= TASK =
Everything from the first line of the data below through the line that contains "ответственности?" should be written out exactly, please, and nothing more; the pictures stay out.
######
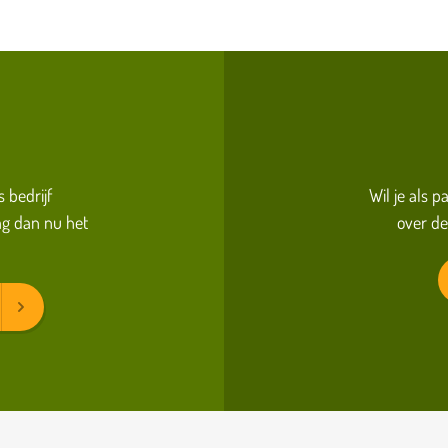
s bedrijf
Wil je als 
g dan nu het
over de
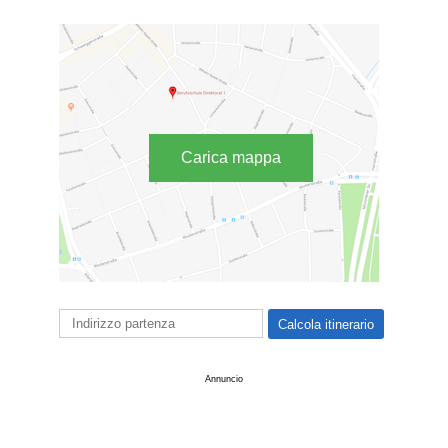
Carica mappa
Annuncio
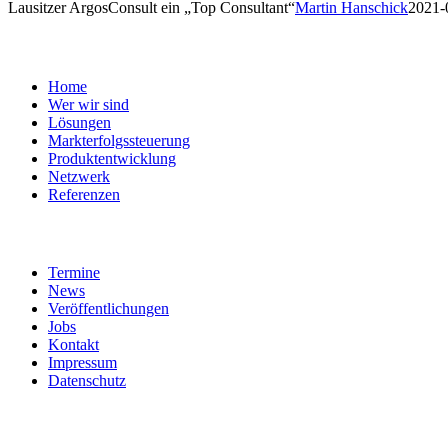
Lausitzer ArgosConsult ein „Top Consultant“
Martin Hanschick
2021-
ArgosConsult
Home
Wer wir sind
Lösungen
Markterfolgssteuerung
Produktentwicklung
Netzwerk
Referenzen
Service
Termine
News
Veröffentlichungen
Jobs
Kontakt
Impressum
Datenschutz
Neuste Beiträge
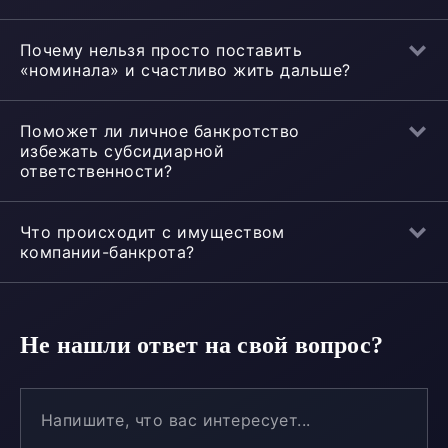
Почему нельзя просто поставить
«номинала» и счастливо жить дальше?
Поможет ли личное банкротство
избежать субсидиарной
ответственности?
Что происходит с имуществом
компании-банкрота?
Не нашли ответ на свой вопрос?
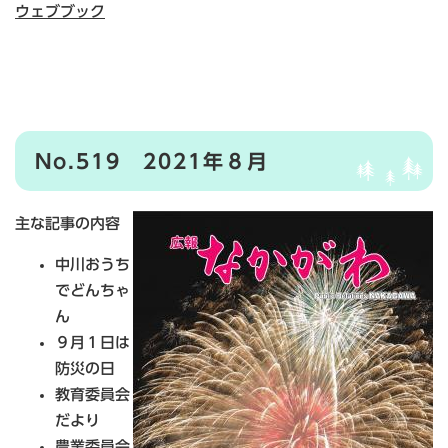
ウェブブック
No.519 2021年８月
主な記事の内容
中川おうち
でどんちゃ
ん
９月１日は
防災の日
教育委員会
だより
農業委員会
######
= RESULT OF THE TASK =
s bedrijf
Wil je als 
g dan nu het
over de
Carica mappa
Annuncio
Lausitzer ArgosConsult ein „Top Consultant“
Martin Hanschick
2021-
ArgosConsult
Home
Wer wir sind
Lösungen
Markterfolgssteuerung
Produktentwicklung
Netzwerk
Referenzen
Service
Termine
News
Veröffentlichungen
Jobs
Kontakt
Impressum
Datenschutz
Neuste Beiträge
Почему нельзя просто поставить
«номинала» и счастливо жить дальше?
Поможет ли личное банкротство
избежать субсидиарной
ответственности?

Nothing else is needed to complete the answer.